Little is known of the history of the Clan during the 13th and 14th century  and it is not until the 15th century that history records the exploits of  the Clan and its chiefs.  Nonetheless, it is clear that during the 14th and  15th centuries the Gunns were gradually dispossessed of their lands in the  fertile parts of Caithness by the Sinclairs, Keiths and others, who  obtained grants of land from the Scottish kings, anxious to increase their  influence over the fringes of their kingdom.  Consequently by the mid 15th  century George Gunn of Ulbster, Chief of Clan Gunn and Crowner of  Caithness, held his main lands at Ulbster and Clyth on the rocky coast of  Caithness, and the majority of the Clan by then occupied the highland  regions of Caithness in what are now the Parishes of Latheron, Halkirk and  Reay.
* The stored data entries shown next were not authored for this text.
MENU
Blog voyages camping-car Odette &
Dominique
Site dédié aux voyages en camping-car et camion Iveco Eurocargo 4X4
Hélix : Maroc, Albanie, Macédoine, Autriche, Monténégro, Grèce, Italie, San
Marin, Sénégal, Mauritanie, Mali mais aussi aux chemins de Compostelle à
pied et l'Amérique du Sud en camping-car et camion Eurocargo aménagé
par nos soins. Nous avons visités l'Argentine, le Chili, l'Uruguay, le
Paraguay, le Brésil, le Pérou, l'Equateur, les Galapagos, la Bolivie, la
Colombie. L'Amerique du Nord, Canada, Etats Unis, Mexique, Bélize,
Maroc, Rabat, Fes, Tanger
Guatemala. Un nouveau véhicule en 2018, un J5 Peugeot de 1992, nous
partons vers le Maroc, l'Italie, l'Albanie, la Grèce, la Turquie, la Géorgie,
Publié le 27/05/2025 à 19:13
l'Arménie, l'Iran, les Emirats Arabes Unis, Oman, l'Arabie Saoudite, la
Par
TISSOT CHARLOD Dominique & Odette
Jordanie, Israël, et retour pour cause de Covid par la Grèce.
It was George Gunn, the Crowner, also known as “Am Braisdeach Mor”, or  “Big Broochy” from the insignia worn by the Gunn Chiefs, as Crowners of  Caithness, who after many skirmishes with Clan Keith over rival land  claims sought to reach a conciliation with the Keiths at St. Tayre’s Chapel,  near Ackergill Tower, the seat of Keith of Ackergill in 1478 (other say  1464) and was killed in the unequal battle at the chapel where the Keiths  arrived for the twelve-aside parlay with two men to each horse.  In 1978  the Earl of Kintore, Chief of Clan Keith and Iain Gunn of Banniskirk, the  Commander of Clan Gunn, signed a Treaty of Friendship between the two clans  at the site of the chapel, bringing to end the 500 year old feud.
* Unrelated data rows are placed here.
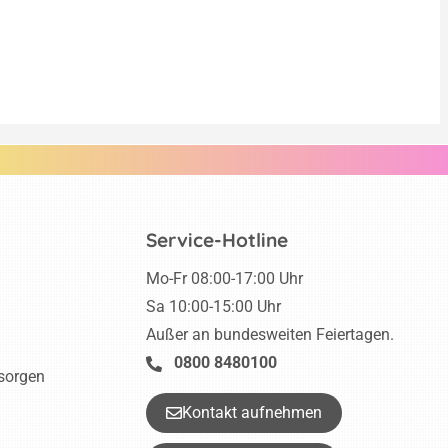
Service-Hotline
Mo-Fr 08:00-17:00 Uhr
Sa 10:00-15:00 Uhr
Außer an bundesweiten Feiertagen.
0800 8480100
tsorgen
Kontakt aufnehmen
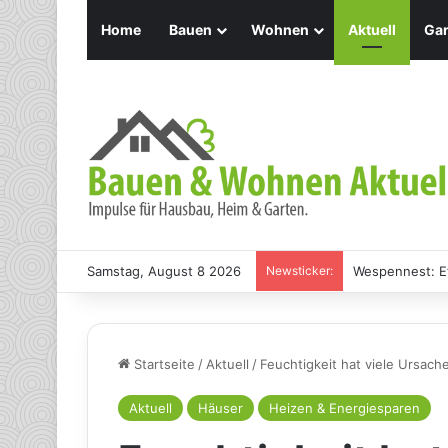
Home
Bauen
Wohnen
Aktuell
Gar
Samstag, August 8 2026
Newsticker:
Holz Pendelleu
Startseite
/
Aktuell
/
Feuchtigkeit hat viele Ursach
Aktuell
Häuser
Heizen & Energiesparen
After the death of George, the Crowner, and his sons at Ackergill, the  Clan split into three distinct families — James or Seumas, the Crowner’s  eldest son who survived the battle, moved with his family to Kildonan in  Sutherland, subsequently known as Gleann na Guineach or Gunn’s Glen, where  he obtained lands from the Earls of Sutherland;  Robert, the second  surviving son established his line in Braemore, in the southern heights of  Caithness as the Robson Gunns, and John, the third surviving son settled  in Cattaig or Bregual in Strathmore, in the higher reaches of the River  Thurso above Westerdale.

The Hendersons and Williamsons and Wilsons of Caithness are said to be  descended from Henry and William, two of the Crowners’ younger sons.   Other Gunn families established themselves at Crosskirk, near Forss, on the  North coast of Caithness and in Reay, Strathy and Strath Halladale in the  MacKay country.  The various chieftains leased their lands from the Chiefs  of Clan Sutherland and Clan MacKay and in turn sublet these to their  immediate families who subdivided them among their families.  There was,  however, a surprising amount of movement from one part of the country to  another and so it cannot be assumed that all Gunns in one area were  necessarily all of the same branch of the family.

Indeed many clansmen do not bear the surname of Gunn.  Surnames were not  commonly used until comparatively recent times.  They would have been of  little use where everybody was of the same clan.  A man or a woman was  therefore known as John or Jean mac Sheumais or mac Dhaidh, son or  daughter of James or David, of Clan Gunn, and when a surname came to be  used many adopted their father’s name and hence John or Jean Robson,  Georgeson, Williamson etc.

The Mac Sheumais (or McHamish) Gunns continued to live in Strath Kildonan,  first at Killearman and later at Badenloch at the top of the Strath, until  the old line died out in 1782.

The chiefship of the Clan has been dormant since the death of the son of  George Gunn of Rhives in 1874.  The head of the Clan, in the absence of a  recognized chief is Iain Gunn of Banniskirk, who has been appointed  Commander of the Clan by the Lord Lyon King of Arms at the request of the  landed and armigerous members of the Clan.

The Clan Gunn Society which was formed in 1960 to promote a spirit of kinship  among members of the clan throughout the world acquired the Old Parish Church at Latheron as a Clan Heritage Center.  The Clan gathers in Caithness every three  years.

Taken from The Clan Gunn and Its Country, published by the  Clan Gunn Heritage Center, Latheron, Caithness.